I was sad to hear St. Mark’s Lutheran Church in Provo has closed. Or, not exactly closed but the property is sold, there are houses where the church used to be, and the congregation is now meeting at some event center up north. A casualty of being a religious minority in Utah Valley.
This was the church where my sisters Evonne and Linda got married, where their children and grandchildren were baptized, the church Evonne attended her whole adult life, where she belonged to Altar Guild, and where she taught Vacation Bible School.
The pastor I remember is Bruce Jeske. I’m godfather to my two nephews, so I had to meet with him before their baptisms. My sisters liked him but he came across to me as adversarial. Maybe because by then I was Episcopalian rather than Lutheran. When you’re a minority you probably don’t like defections.
Then too, St. Mark’s was Missouri Synod. We had a whole history of not being Missouri Synod. Too conservative.
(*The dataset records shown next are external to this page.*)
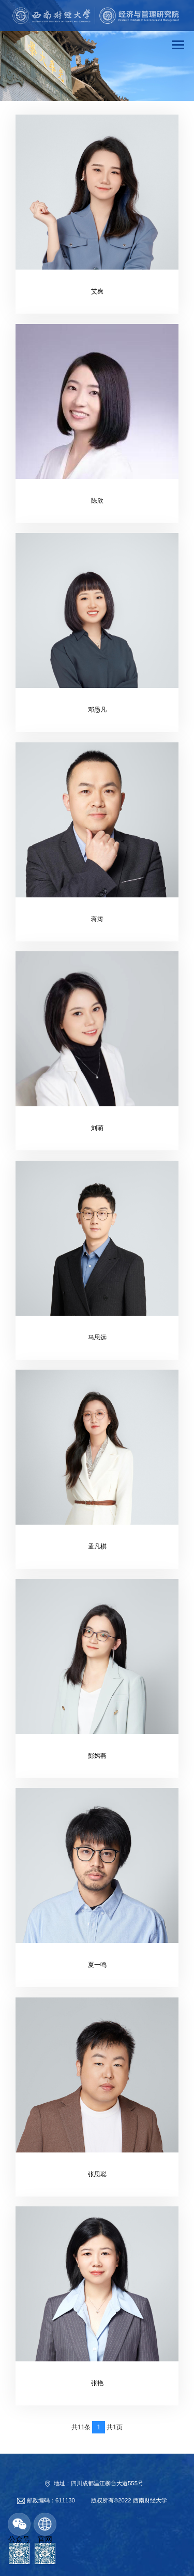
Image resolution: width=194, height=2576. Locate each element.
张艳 (97, 2383)
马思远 (97, 1337)
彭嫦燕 (97, 1756)
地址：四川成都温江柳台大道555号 (98, 2483)
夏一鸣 (97, 1965)
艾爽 (97, 291)
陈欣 (97, 501)
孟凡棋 (97, 1546)
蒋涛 (97, 919)
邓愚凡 (97, 710)
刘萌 (97, 1128)
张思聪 (97, 2174)
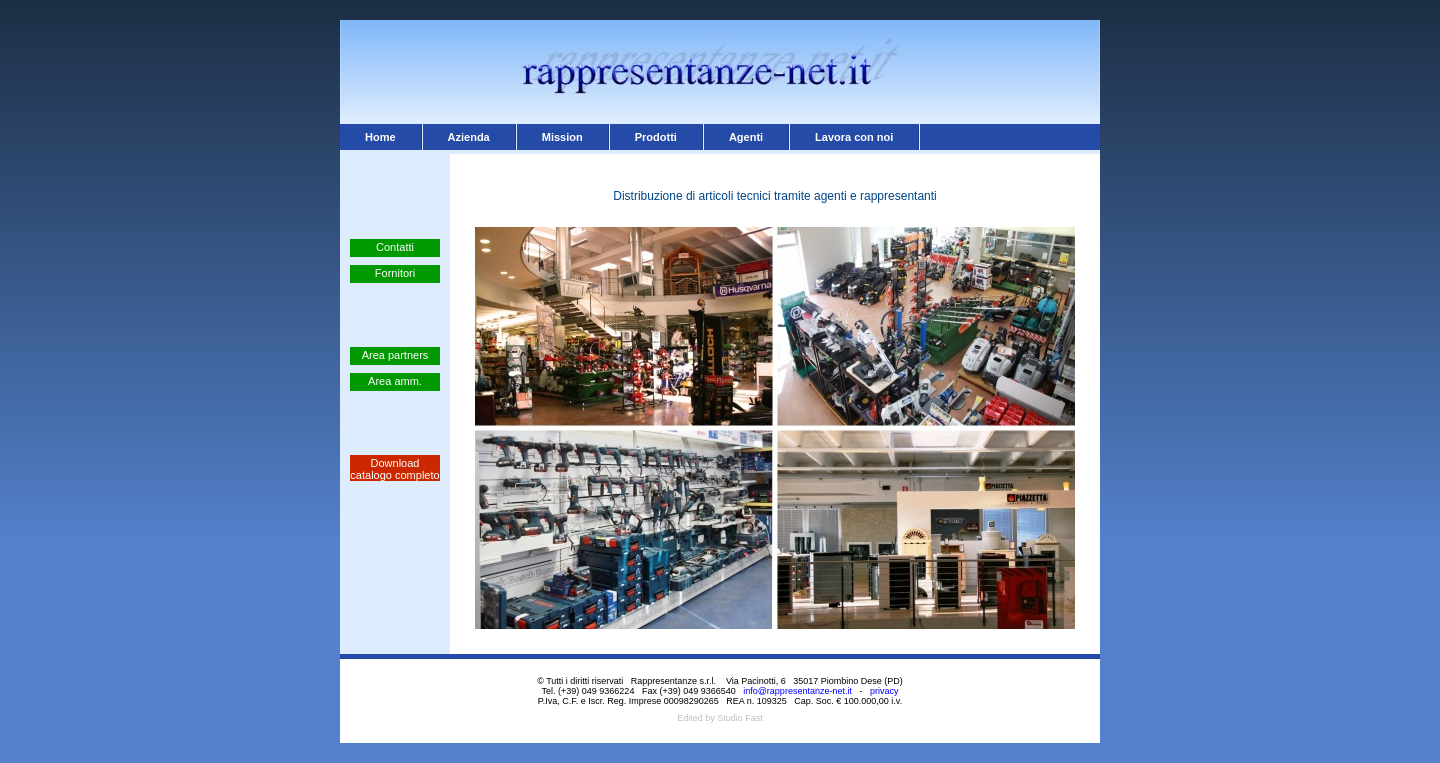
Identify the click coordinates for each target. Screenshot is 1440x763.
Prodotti (656, 137)
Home (380, 137)
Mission (562, 137)
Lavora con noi (854, 137)
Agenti (746, 137)
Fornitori (395, 273)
We were Augustana Synod in Brigham City, Utah. They were the Swedish church. Then they joined with other churches to form the Lutheran Church in America (LCA) in 1962. In Las Vegas we had to drive across town to an LCA church even though an American Lutheran Church (ALC) church was closer. But in Grand Junction we had to go to an ALC church because that was the only choice. That’s where I was confirmed.
The particular flavor of Lutheran mattered because my (step) dad was a Freemason. The more conservative kinds of Lutheran didn’t allow that.
Back in Utah, in Orem-Provo the only choice was Missouri Synod. Even more conservative. They went their own way even after the 1988 merger of the ALC and LCA into the Evangelical Lutheran Church in America.
Update March 10, 2023: I’ve heard the St. Mark’s congregation is still meeting, now in a building in Lindon. I don’t know what happened. Maybe the membership dropped to the point they couldn’t afford to maintain the church building any longer.